I wrote a script to compute the ratio of volume inside a given model to the volume of its convex hull. This ratio may be used for various things such as a measure of *weak* convexity. Here're the average results applied the SHREC target models database.

Ideally I would have a database of solid meshes (closed, self-intersection free). Then I could simply compute the volume inside the shape and divide by the volume of the convex hull. Unfortunately, of the ~720 SHREC models only 91 are closed and of those only 13 are self-intersection free.

So in the absence of a large set of solid meshes, I opted to consider this convex hull volume ratio for closed meshes. Here are the 91 closed meshes in the shrec dataset:

In the presence of self-intersections determining the interior volume is tricky.
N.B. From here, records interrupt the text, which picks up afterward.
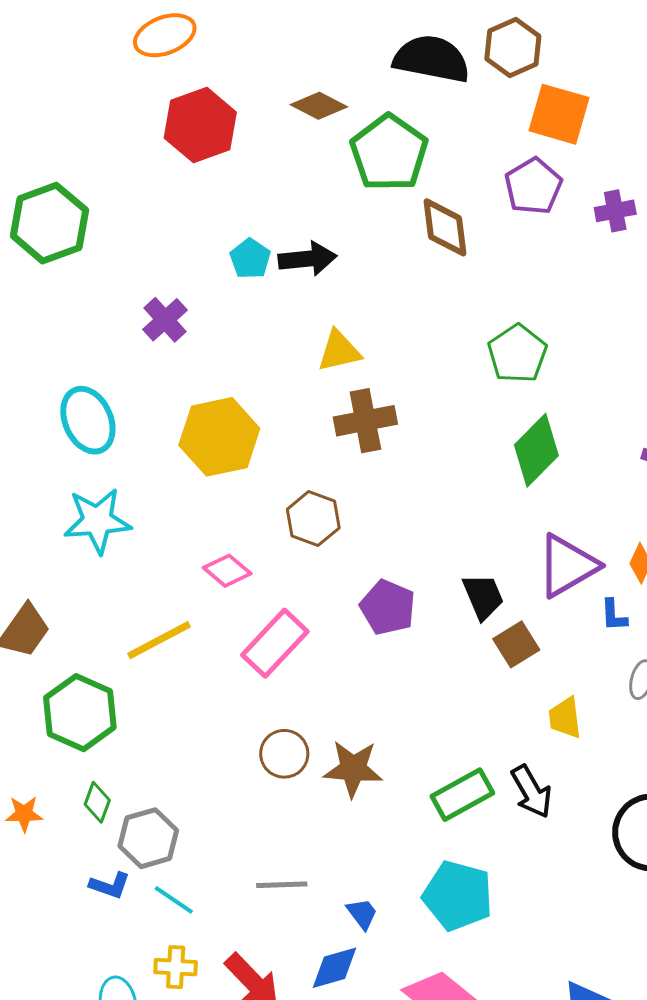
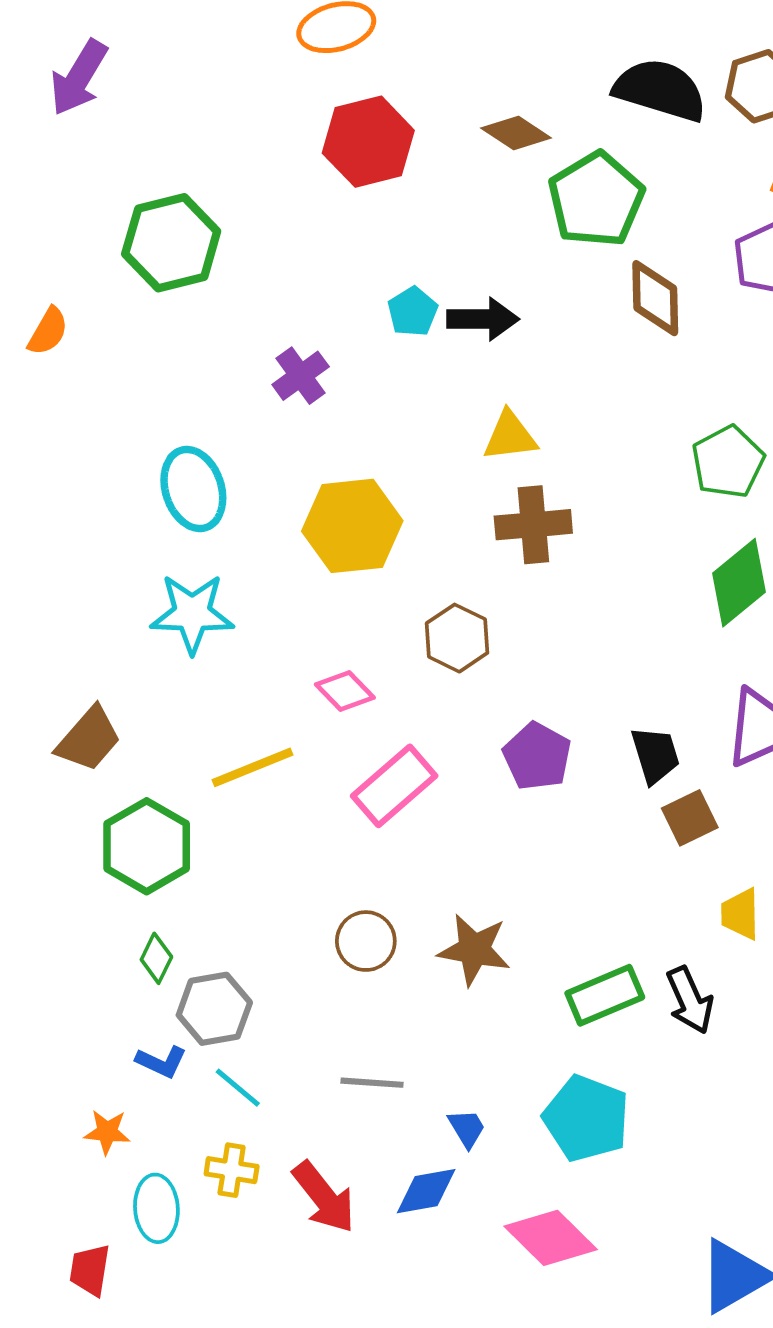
brown circle: (284, 754) -> (366, 941), moved
orange star: (24, 814) -> (107, 1132), moved

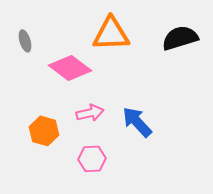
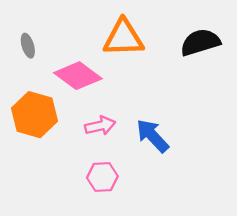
orange hexagon: (44, 131) -> (34, 115), moved, size x1.4

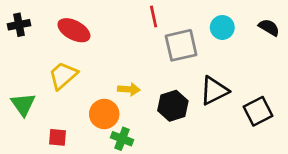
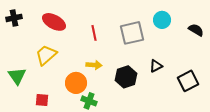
red line: (154, 16) -> (94, 33), moved
black semicircle: (269, 27) -> (196, 30), moved
black triangle: (214, 91) -> (156, 66), size x0.6

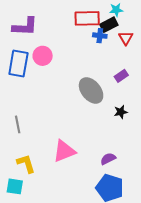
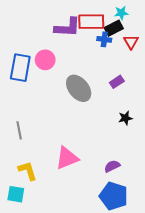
purple L-shape: (25, 27) -> (67, 27), moved
purple rectangle: (121, 76) -> (117, 82), moved
gray ellipse: (91, 90) -> (79, 88), moved

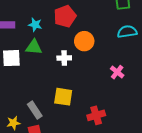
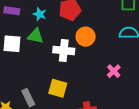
white cross: (64, 58) -> (64, 50), size x1.5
We could create a conforming Delaunay tessellation of the convex hull, then for each tetrahedron determine if it is inside (say by checking that the winding number is 0). Unfortunately, no truly robust algorithm for conforming delaunay tessellations exists.

Instead, I sampled a regular grid scaled to the bounding box of the shape, throughout those outside the convex hull and then determined which samples were inside the input shape (by checking that winding number is 0).

Undoubtedly this will be only an approximation, but given that this input shapes are discrete and finite it should converge as the regular grid resolution increases.

Here's a plot of the average ratio of inner volume to convex hull volume as a function of the number of grid points in a semi-log plot:

So, for this set of shapes (which spans quite a variety) the ratio is roughly 30%.

Here's a histogram for the finest resolution I tested (256x256x256 = 16777216 samples):

**Update:** Here're the results from the watertight models in the Princeton Surface Correspondence Benchmark. There the average is more like 38%. Here're the same plots.